2014 und 2015 wurde Hamilton Weltmeister, mit dem Titelgewinn 2016 feierte Rosberg sein ganz persönliches Happy End, mit dem er von der großen Motorsport-Bühne abtrat und seine aktive Karriere beendete. Seitdem pflegen beide ein Nicht-Verhältnis, selbst zu Fernseh-Interviews kommt es in der Formel 1 trotz der bereits mehrjährigen Experten-Tätigkeit Rosbergs bei RTL und Sky nicht.
Was vor allem an Hamilton liegen soll, der angeblich wenig Lust auf Gespräche mit Rosberg verspürt, selbst wenn es nur um Berufliches geht.
2021 gab es dann aber die «Mini»-Neuauflage als Teamchefs in der neuen Extreme E, einer Rennserie mit elektrischen SUV, die in ihrer Debüt-Saison an Orten wie Saudi-Arabien, Grönland oder auch Großbritannien auf die Folgen des Klimawandels aufmerksam machen und sich für mehr Nachhaltigkeit und Gleichberechtigung einsetzen wollte. Für Rosberg und Hamilton ein grün angestrichenes Prestige-Projekt.
Ins Cockpit setzten sich beide nicht, und es sind als Teamchef fraglos andere Dinge gefordert, es waren also andere Voraussetzungen und beide gingen die neue Aufgabe auch völlig anders an.
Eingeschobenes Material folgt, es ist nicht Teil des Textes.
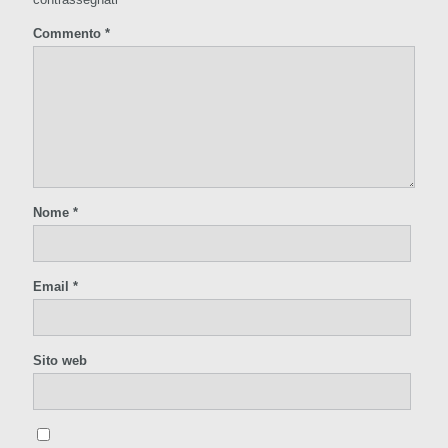
Commento
*
Nome
*
Email
*
Sito web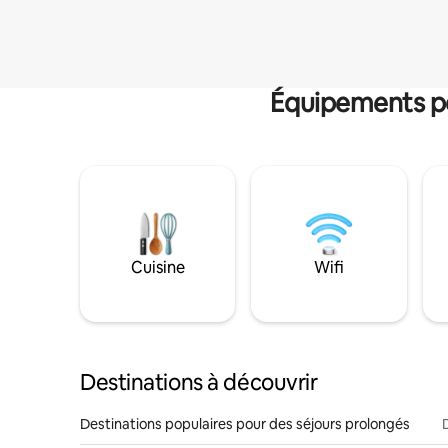
Équipements po
Cuisine
Wifi
Destinations à découvrir
Destinations populaires pour des séjours prolongés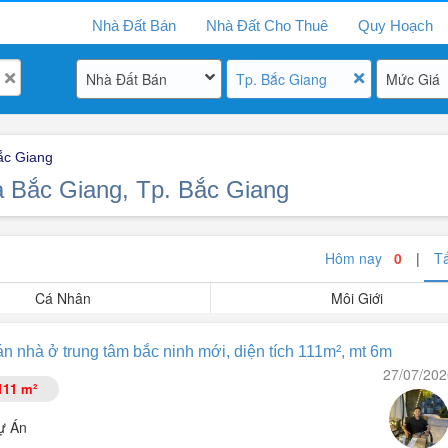
Nhà Đất Bán
Nhà Đất Cho Thuê
Quy Hoạch
Nhà Đất Bán
Tp. Bắc Giang
Mức Giá
ắc Giang
a Bắc Giang, Tp. Bắc Giang
Hôm nay
0
|
T
Cá Nhân
Môi Giới
n nhà ở trung tâm bắc ninh mới, diện tích 111m², mt 6m
27/07/202
111 m²
ự Án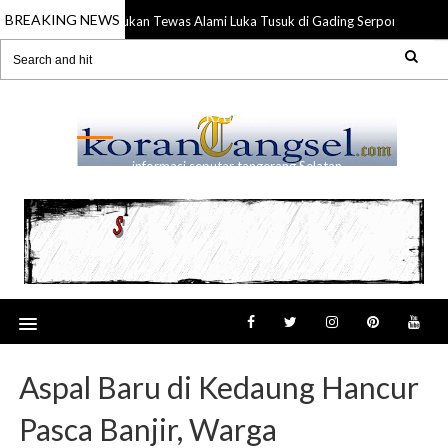
BREAKING NEWS
Anggota TNI Ditemukan Tewas Alami Luka Tusuk di Gading Serpong
17 Ju
RANSEL
informasi seputar tangerang Selatan
Aspal Baru di Kedaung Hancur
Pasca Banjir, Warga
Während Hamilton bei keinem Rennen vor Ort war und sich zumindest nach außen hin sehr zurückhielt, ließ Rosberg nur ein Rennwochenende vor Ort aus, war dafür dann aber digital bei jedem Meeting dabei. Er war sehr präsent, zeigte die Euphorie und die Motivation, die er in das Projekt steckte, in jedem Interview, bei jedem Event. Rosberg trommelte für die Serie, für die Ziele, und am Ende auch für sich.
Klar wurde aber auch: Die Rivalität, sie ist über die Jahre geblieben. Auf einem anderen Niveau natürlich – Extreme E ist nicht die Formel 1 - aber für Rosberg ist und bleibt es etwas Besonderes, den früheren Weggefährten zu schlagen.
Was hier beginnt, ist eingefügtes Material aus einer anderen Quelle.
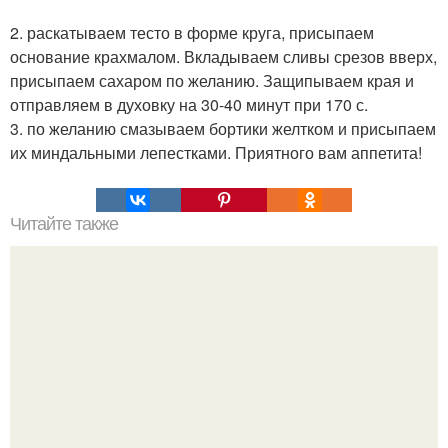
2. раскатываем тесто в форме круга, присыпаем
основание крахмалом. Вкладываем сливы срезов вверх,
присыпаем сахаром по желанию. Защипываем края и
отправляем в духовку на 30-40 минут при 170 с.
3. по желанию смазываем бортики желтком и присыпаем
их миндальными лепестками. Приятного вам аппетита!
Читайте также
Интересный способ выращивания картофеля, когда
место под посадку ограничено.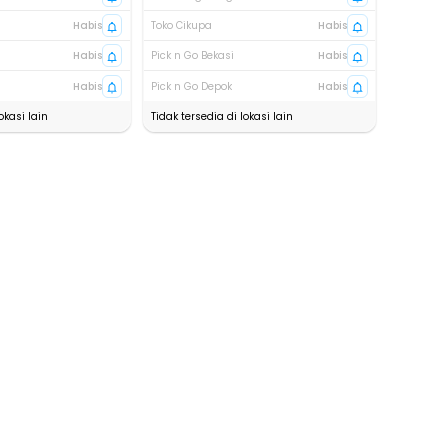
Habis
Toko Cikupa
Habis
Habis
Pick n Go Bekasi
Habis
Habis
Pick n Go Depok
Habis
okasi lain
Tidak tersedia di lokasi lain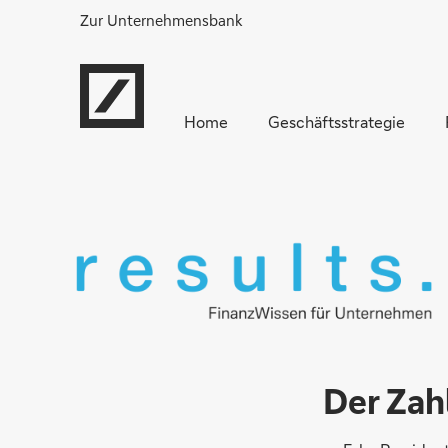
Zur Unternehmensbank
Home
Geschäftsstrategie
Der Zah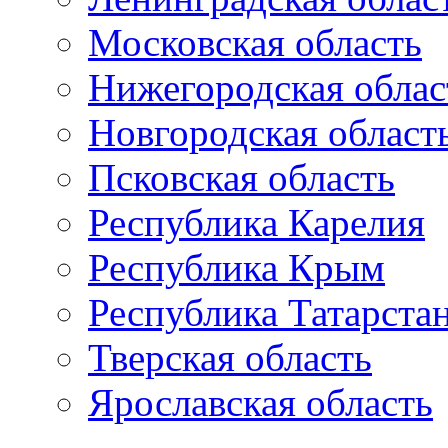
Московская область
Нижегородская облас
Новгородская област
Псковская область
Республика Карелия
Республика Крым
Республика Татарста
Тверская область
Ярославская область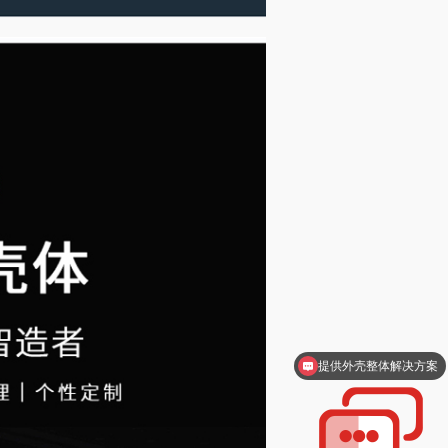
提供外壳整体解决方案
支持一件起订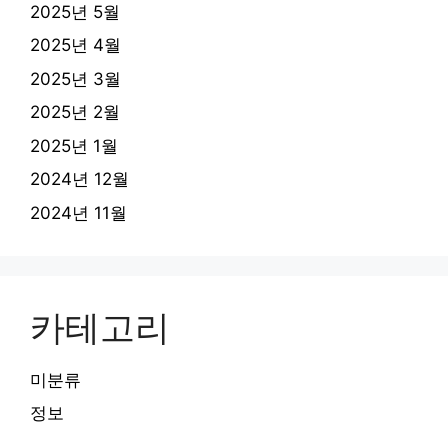
2025년 5월
2025년 4월
2025년 3월
2025년 2월
2025년 1월
2024년 12월
2024년 11월
카테고리
미분류
정보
Vor allem dann, wenn es so dramatisch zugeht wie beim Finale am Wochenende im südenglischen Dorset. Denn da waren Rosbergs Team Kristoffersson/Taylor und Hamiltons Mannschaft X44 mit Sebastien Loeb und Cristina Gutierrez in der Endabrechnung punktgleich – nur die Anzahl der Siege (3:1) bescherte Rosberg schließlich den Titel. Und damit Hamilton den nächsten Tiefschlag. Mehr Drama geht kaum – «nicht schon wieder», dürfte sich Hamilton wohl gedacht haben. Er schweigt seit der Pleite gegen Max Verstappen weiter beharrlich, auch zum Extreme-E-Finale hatte er nichts zu sagen.
Dafür aber der strahlende Sieger. «Das Duell zwischen Lewis und mir war cool und sein Team war ein starker Gegner», sagte Rosberg bei F1-Insider. «Verrückt, dass wir am Ende punktgleich mit einem Sieg mehr gewonnen haben – und dann auch noch gegen Lewis», so Rosberg. Er betont: «Weder er noch ich wäre mit dem zweiten Platz zufrieden gewesen. In diesem Fall war es aber ein perfekter Ausgang für uns.»
Und das nicht nur sportlich, denn Rosberg und Co. verfolgen ja auch Ziele abseits der Siege und Titel. «Wir sind zu Extreme E gekommen, um das Bewusstsein für den Klimawandel zu schärfen und die Nachhaltigkeit zu fördern», so Rosberg, «aber auch als Rennteam wollen wir gewinnen, und so werden wir dieses Gefühl für immer in Erinnerung behalten». Vor allem auch wegen Lewis Hamilton.